Mir ging beim Sehen beider Versionen ein Licht auf: In vielen Filmkritiken plädiere ich dafür, eine Verbundenheit vom Zuschauer zu den Figuren herzustellen. Die schönsten Bilder helfen nicht weiter, wenn man nicht nachvollziehen kann, was die Protagonisten fühlen. Drehbuchautor Michael Blake, der hier die Drehbuchadaption zu seinem eigenen Roman schrieb, ist dies perfekt gelungen. Er und Kevin Costner bedienen sich zusätzlich einem Wechselspiel von Licht und Dunkelheit in der Tonalität der Handlung. Es gibt schöne Momente voller Naturverbundenheit, Liebe und Freundschaft. Diese werden aber immer wieder durch Gefahr, Gier oder Hass unterbrochen. So spielt uns das Leben, jeder kennt es, es gibt gute und schlechte Momente. Die Schlechten braucht man, um sich der Guten bewusst zu werden. Als Cinephiler und Hobby-Filmwissenschaftler kommen manche Szenen etwas zu simpel gestrickt daher, aber Himmel noch eins, es funktioniert.
Die Produktion
Kevin Costner hat zusammen mit seinem Produzenten Jim Wilson etwas Einzigartiges geschaffen. Nicht nur künstlerisch, sondern auch wirtschaftlich. Dem gerade einmal 35 Jahre alte Kevin Costner gelang es, Blake für ein Drehbuch zu begeistern und Jim Wilson kratzte spärliche 15 Millionen Dollar Budget für dieses Epos zusammen. Um Kosten zu sparen, führte Costner Regie, spielte die Hauptrolle und produzierte zusammen mit Wilson. Was an sich schon eine Wahnsinnsleistung ist, wurde durch den Wunsch in der Natur zu drehen weiter verstärkt – selbst die Innenaufnahmen sind vor Ort gedreht worden. Mit einer Vielzahl von Laien-Schauspielern zu arbeiten, machte das Unterfangen nicht leichter. Es wurde zu einem Herzensprojekt und am Ende zu einem Familienunternehmen voller neuer Freundschaften.

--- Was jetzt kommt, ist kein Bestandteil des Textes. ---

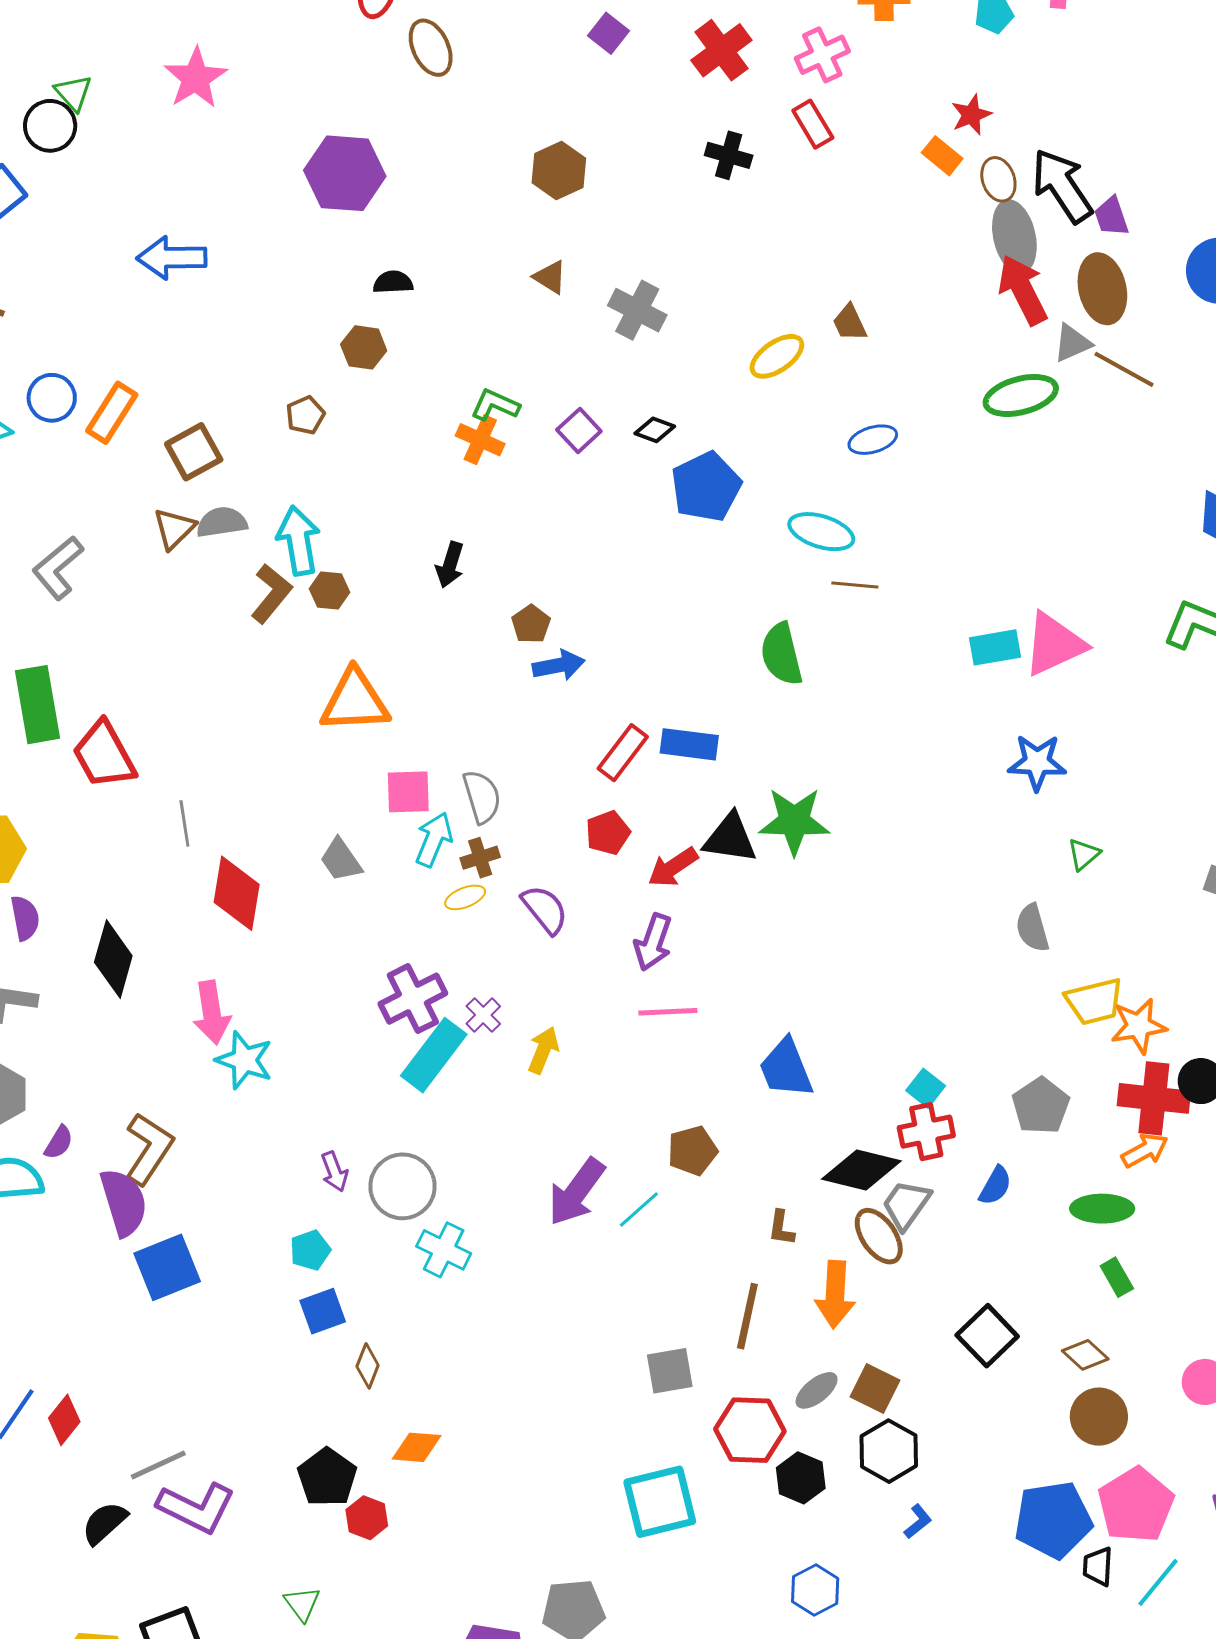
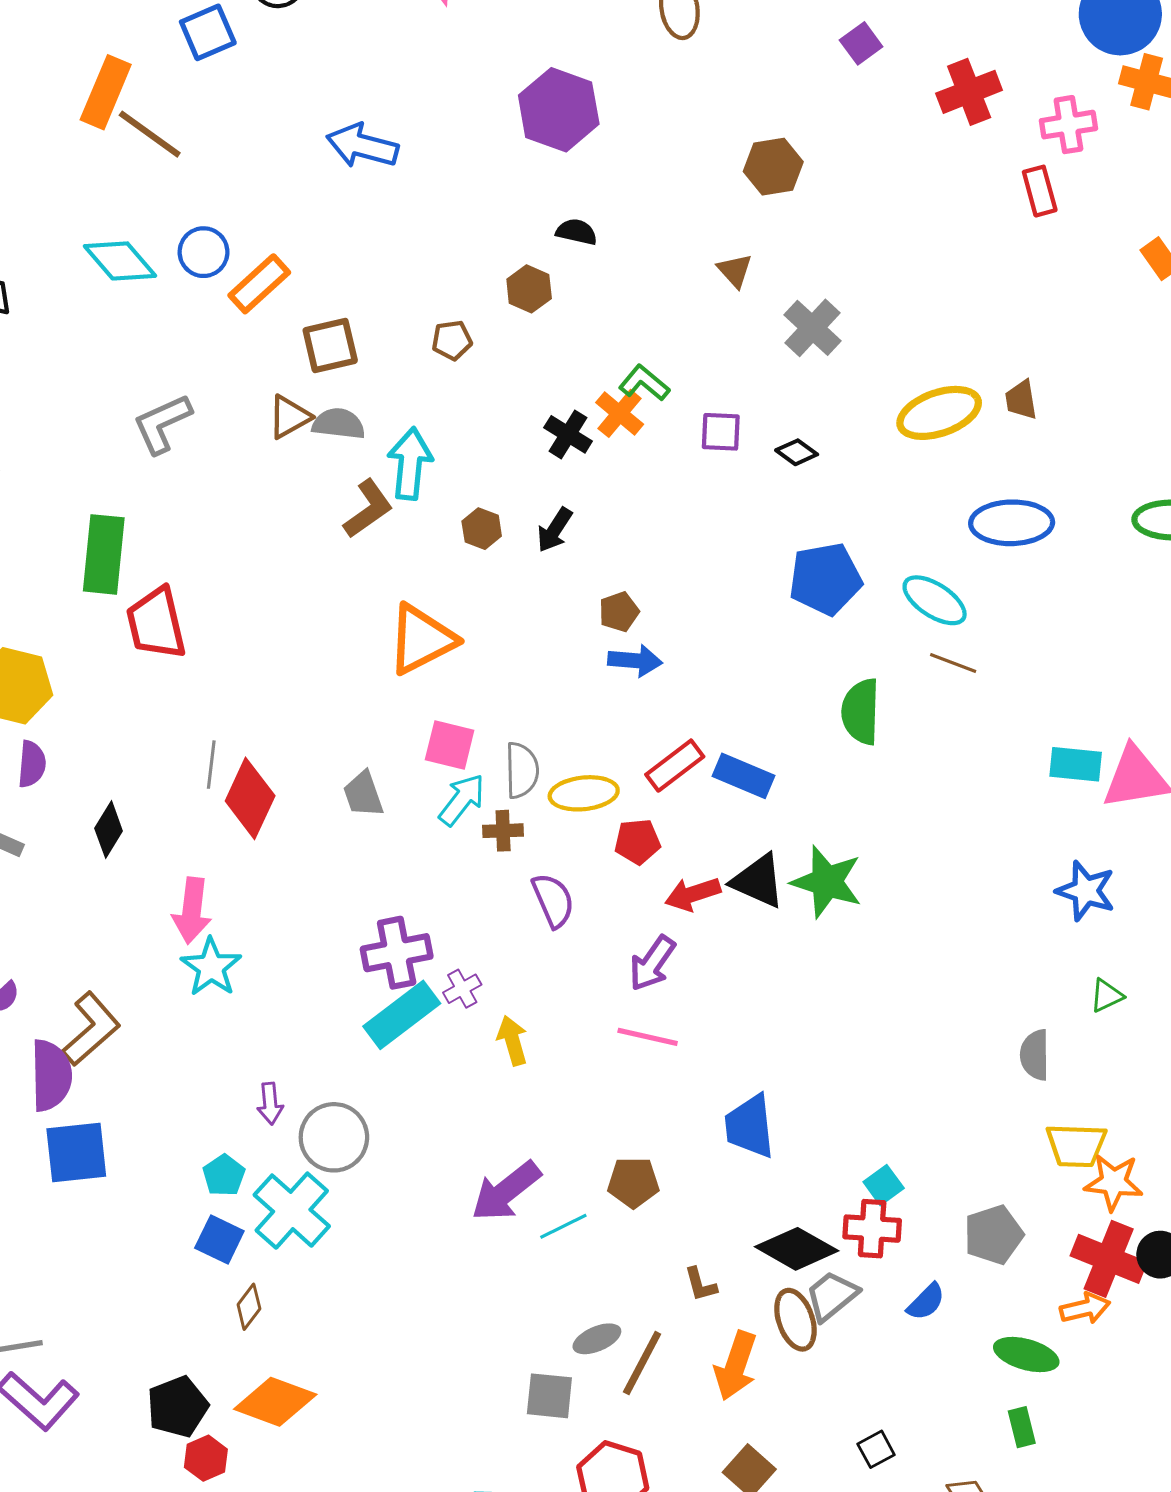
black cross: (729, 155) -> (568, 434), moved
yellow ellipse: (777, 356) -> (939, 413), size x1.4
purple square: (579, 430) -> (721, 432), turned 30
blue ellipse: (873, 440) -> (1012, 523), size x1.6
blue pentagon: (706, 487) -> (825, 579), moved
brown hexagon: (329, 591) -> (482, 529), moved
orange triangle: (355, 701) -> (421, 639), turned -40
gray line: (184, 823) -> (211, 765), moved
yellow ellipse: (465, 897) -> (584, 793), moved, size x1.6
black diamond: (113, 959) -> (109, 830), size x0.7
yellow arrow: (543, 1050) -> (512, 1041), turned -54
brown L-shape: (781, 1228) -> (701, 1284), turned -39
cyan pentagon: (310, 1250) -> (224, 1175), turned -30
cyan cross: (444, 1250) -> (292, 1211), moved, size x1.4
blue square: (323, 1311) -> (219, 1240), turned 30
black square: (987, 1336) -> (876, 1449), size x0.6
gray ellipse: (817, 1390) -> (597, 1339), moved
orange diamond: (417, 1447) -> (275, 1402), size x1.5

Costners Frau und seine Kinder spielen beispielsweise in der Rückblende von Steht mit einer Faust mit, sein Vater lässt sich bei der Bürgerkriegs-Schlacht in „den Kopf schießen“ und selbst der Drehbuchautor bekommt eine kleine Rolle. Die Dreharbeiten mit bis zu 400 Pferden und die kurze Drehzeit bei Sonnenaufgang oder -untergang, um perfektes Licht zu bekommen, schränken den Drehplan ein. Außerdem wurde mit zwei echten Wölfen gedreht, was extrem schwierig ist und wie Kevin Costner im Audiokommentar so treffend sagt: „Es hat mich die Hälfte meiner Lebenszeit gekostet mit diesen Wölfen zu drehen“. Die Drehtage beliefen sich am Ende auf 106 volle Arbeitstage. Diese Hingabe sieht man bei jedem Bild. Die echten Wildtierkadaver, die Costner aus dem Wasserloch zieht, das Lagerfeuer voller Asche, welches schon seit Stunden brennt und der echte Schnee zum Filmende sind nur einige Beispiele. Die viele Arbeit zahlte sich aus. DER MIT DEM WOLF TANZT erhielt sieben Oscars und spielte sein Ausgaben um ein Vielfaches wieder ein. Besonders schön ist, dass im Jahr 1991 der Film die deutschen Kinocharts mit 6,7 Millionen Zuschauern anführte.
Naturromantik
Für mich ist der Film vor allem eine utopische Darstellung des Lebens in der Natur und ich meine das nicht im negativen Sinne, sondern im erstrebenswerten. Sicherlich manches ist stark überzeichnet – es regnet zum Beispiel so gut wie nie im Film, außer zur dramatischen Verstärkung. Aber diese Panoramabilder schüren den Wunsch durch die menschenleere Weite im Herzen Nordamerikas zu streifen, was leider im 21. Jahrhundert unmöglich geworden ist. DER MIT DEM WOLF TANZT vermittelt viel durch seine Bilder und weniger durch seinen Dialog. Die wenigen gesprochenen Worte bekommen so noch mehr Bedeutung und schaffen es sogar, den schönsten Sonnenuntergang im Hintergrund verblassen zu lassen. Die viele Anspielungen auf Umweltverschmutzung, die menschliche Gier nach Überfluss – deutlich im Töten der Büffel nur wegen ihres Fells in Szene gesetzt – lässt diesen knapp 30 Jahre alten Film buddhistische Weisheiten ins Heute verströmen.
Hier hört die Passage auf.